Jones, who will hit the opening shot at the TOUR Championship on Thursday, said he was a teenager before he fully grasped his grandfather’s accomplishments in the game. By the time his grandson was born, the elder Jones was suffering from the debilitating effects of syringomyelia, where a fluid-filled cavity forms in the spinal cord.Bob Jones IV takes a selfie with some of his grandfather's trophies. (PGA TOUR)
He was eventually confined to a wheelchair. Jones remembers pushing his grandfather, the man who won the Grand Slam in 1930, to the elevator at his house and then meeting him on the first floor to push him out to the car. He’d do the same when his Bub returned from work.
“I don't have memories that are your typical grandfather, grandson memories because he was an invalid for all my life,” Jones says. “For example, I cannot recall a time in my life when my grandfather even hugged me because he never had the use of his arms.”
The two were close, though. Jones remembers wanting to give his grandfather a gift and how his 3-year-old self was attracted to the silver globe that the Metropolitan Golf Writers Association have given him to commemorate the Grand Slam. Sticking out of the globe were appropriately-placed flags to show where the U.S. Open, British Open, U.S. Amateur and British Amateur – which were the major championships of that era – had been held.
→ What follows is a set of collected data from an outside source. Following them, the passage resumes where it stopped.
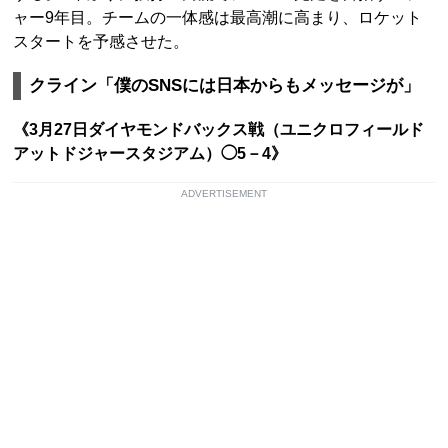
ャー9年目。チームの一体感は最高潮に高まり、ロケット
スタートを予感させた。
クライン「僕のSNSには日本からもメッセージが」
《3月27日ダイヤモンドバックス戦（ユニクロフィールド
アットドジャースタジアム）◯5－4》
ADVERTISEMENT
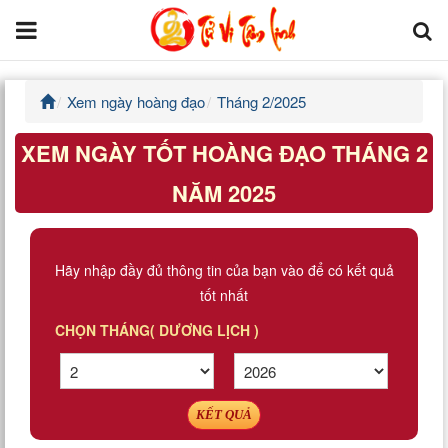
Xem ngày hoàng đạo
Tháng 2/2025
Trang chủ
XEM NGÀY TỐT HOÀNG ĐẠO THÁNG 2
Tử Vi Đẩu Số
NĂM 2025
Tử Vi 12 Con Giáp
Phong thủy
Hãy nhập đầy đủ thông tin của bạn vào để có kết quả
tốt nhất
Kinh Dịch
CHỌN THÁNG( DƯƠNG LỊCH )
Văn Hoa Tâm linh
Xem ngày
KẾT QUẢ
Jones wrestled the flags off the globe and proudly went to The Sanctum, the room off his grandfather’s bedroom named after the crimefighter’s headquarters on the radio show, “The Shadow,” to give them to him. To say some of the adults were aghast might have been an understatement.
“My grandmother turned a shade of white, it was like death-pale white,” Jones recalls. “And my father got a look on his face that said I had but seconds to live, and my grandfather just sat there, and he said, son, that was so sweet and so thoughtful of you and I really appreciate it.
“He said, now go ahead and give those to your grandmother, and the next time you just make sure to ask your grandmother before you bring me any more presents.”
Jones, who practices at the Behavioral Institute of Atlanta in Sandy Springs, Georgia, says his grandfather rarely discussed his own accomplishments in the game. While his grandfather had a phenomenal memory – “Bub rarely needed to consult a law book when he was putting together a brief,” Jones says -- he wasn’t one to talk about the great shots he hit.
“I think that was for a couple of reasons and this is probably where my being the psychologist is going to show a little bit,” Jones says. “One is he was just by nature, a very, very present-focused man. He did not like to dwell on past glories. In fact, he used to have a favorite poem that the last two lines were: Do not expect you can ever collect for the hero you used to be.
“And I think that also served another purpose for him. And that was that with his illness, I think it would've been too demanding for him emotionally … for him to think back on the days when he had all of his physical faculties. So, he just stayed right in the immediate manner.”
Jones says he always knew his grandfather had done some really “fantastic stuff,” but that it was almost like he was two different people when he was a little boy.
“There was Bobby Jones who was part of that Thomas Stevens painting of him -- the relaxed champion athlete,” Jones recalls. “And then there was Bub, who was my grandfather who was, well, as we called it at the time, crippled.
“It wasn't until I was about 16 or 17, and I saw the Warner Brothers films for the first time, and I heard Bub's voice coming out of the body of this athlete that it really hit me. Two things really hit me at that point. One was that, you know, this was the same man, this was not two different people. It was the same man.
“And it also started to hit me, although it took a while, but it also started to occur to me the magnitude of what it was that had befallen him.”